Here are the five [presumably main] questions from Lents’ book. These are typical Darwinist “gotcha” questions for Intelligent Design proponents and are therefore worth addressing:
- Why are we designed with nonfunctional pseudogenes?
- Why do our nasal sinuses drain upward?
- Why are humans so bad at absorbing vitamins and minerals?
- Why do humans have muscles and bones that have no function?
- Why are humans so inefficient with reproduction?
These are childish questions that Darwinists like to pose to the ID proponents. And why are these questions specifically for ID proponents when the Darwinists can offer no more than “just so” stories in response?
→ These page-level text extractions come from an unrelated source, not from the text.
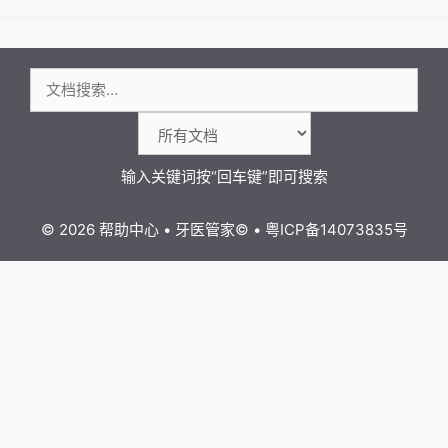
导
航
搜
索：
© 2026 帮助中心
•
牙医管家
©
•
粤ICP备14073835号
If you think these observations are incompatible with design, you’re badly mistaken as they only demonstrate an utter lack of design principles understanding.
And here are some answers that apply to all the above questions:
- Just because you don’t see a function, doesn’t mean there is no function. The function may be temporary rather than permanent – it may be active only in certain phases of embryonic development or other special circumstances.
- We’re doing just fine with these “flaws”. Engineering is not about “perfect” design, but about getting the job done… and the job is getting done nicely.
- Engineers do ‘platform design’ which means certain makes and models will not implement all functions and appear to be designed with “vestigial organs” (e.g. some cars have fog lamp sockets but no fog lamps).
- What looks like suboptimal design to the untrained eye can be due to Design for Manufacturability and other design tradeoffs including design for
- Development Status and Cost
- Many design decisions are simply driven by esthetics. Designers chose forms and features based on their own personality and, once these decisions are made, technical solutions must follow.
- These “questions” are arguments from incredulity against Intelligent Design which is ironic as Darwinists are the ones most likely to complain about this type of arguments.